▶ Activity: Scan the records for lines with the word "started", and copy every such line.
*** Opening of Study material ***
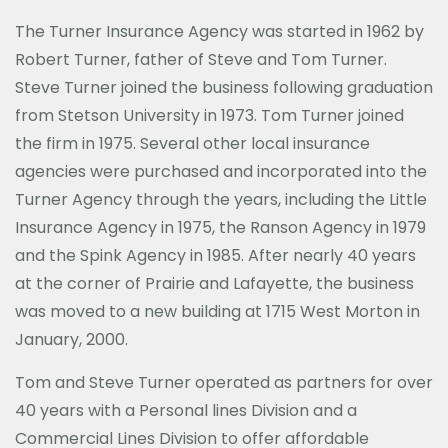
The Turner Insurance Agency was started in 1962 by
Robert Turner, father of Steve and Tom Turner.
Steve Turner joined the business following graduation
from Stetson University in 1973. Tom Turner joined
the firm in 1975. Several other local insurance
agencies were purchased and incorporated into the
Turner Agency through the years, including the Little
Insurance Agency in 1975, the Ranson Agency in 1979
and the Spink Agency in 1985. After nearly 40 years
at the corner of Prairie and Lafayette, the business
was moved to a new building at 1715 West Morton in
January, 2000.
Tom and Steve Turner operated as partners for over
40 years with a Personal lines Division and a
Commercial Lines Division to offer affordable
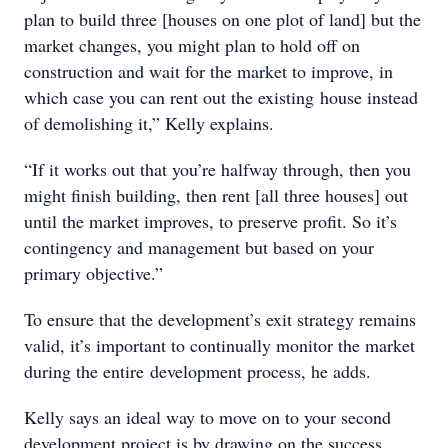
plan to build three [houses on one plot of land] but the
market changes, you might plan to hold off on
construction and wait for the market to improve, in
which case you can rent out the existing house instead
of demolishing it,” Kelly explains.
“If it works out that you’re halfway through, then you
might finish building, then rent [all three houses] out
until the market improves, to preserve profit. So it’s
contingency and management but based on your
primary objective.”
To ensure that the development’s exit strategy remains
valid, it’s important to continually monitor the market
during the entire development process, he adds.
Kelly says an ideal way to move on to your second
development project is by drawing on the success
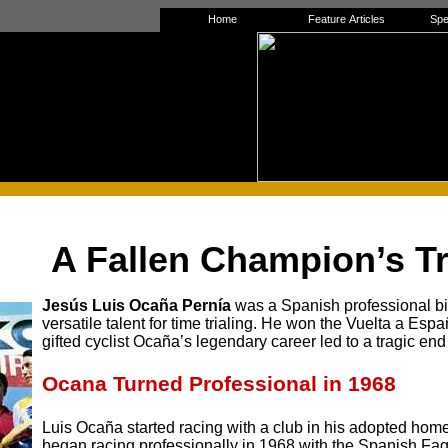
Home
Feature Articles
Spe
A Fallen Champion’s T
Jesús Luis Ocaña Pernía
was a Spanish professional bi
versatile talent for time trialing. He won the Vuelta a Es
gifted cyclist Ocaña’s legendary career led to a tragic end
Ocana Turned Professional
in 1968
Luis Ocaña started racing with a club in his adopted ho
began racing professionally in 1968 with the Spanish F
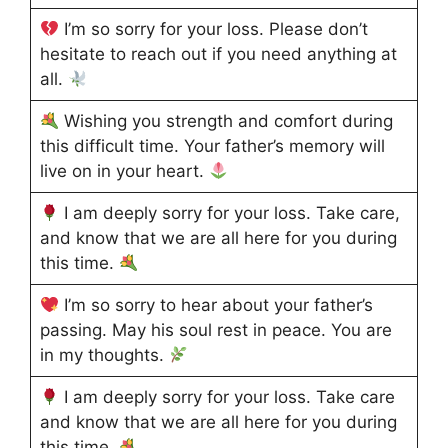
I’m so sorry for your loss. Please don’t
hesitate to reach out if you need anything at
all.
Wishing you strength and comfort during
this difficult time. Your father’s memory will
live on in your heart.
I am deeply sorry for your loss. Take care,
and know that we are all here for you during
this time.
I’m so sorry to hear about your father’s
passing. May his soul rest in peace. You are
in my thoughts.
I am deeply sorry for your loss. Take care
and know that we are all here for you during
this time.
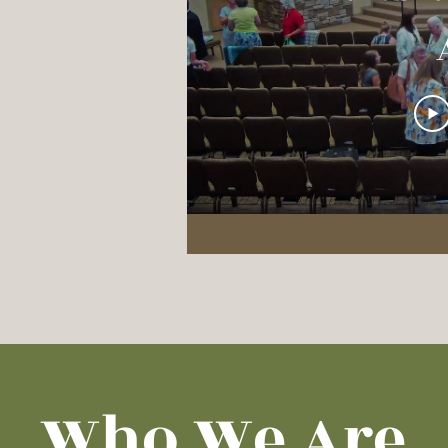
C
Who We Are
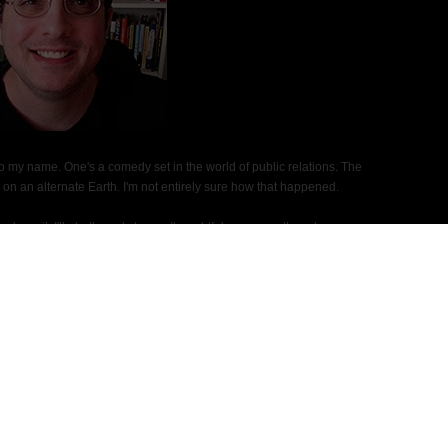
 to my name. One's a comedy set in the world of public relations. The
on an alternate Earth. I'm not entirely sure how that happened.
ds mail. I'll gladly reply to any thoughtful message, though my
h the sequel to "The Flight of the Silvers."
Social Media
*** Close of Study material ***
▶ Solution to the problem:
The Turner Insurance Agency was started in 1962 by
Luis Ocaña started racing with a club in his adopted ho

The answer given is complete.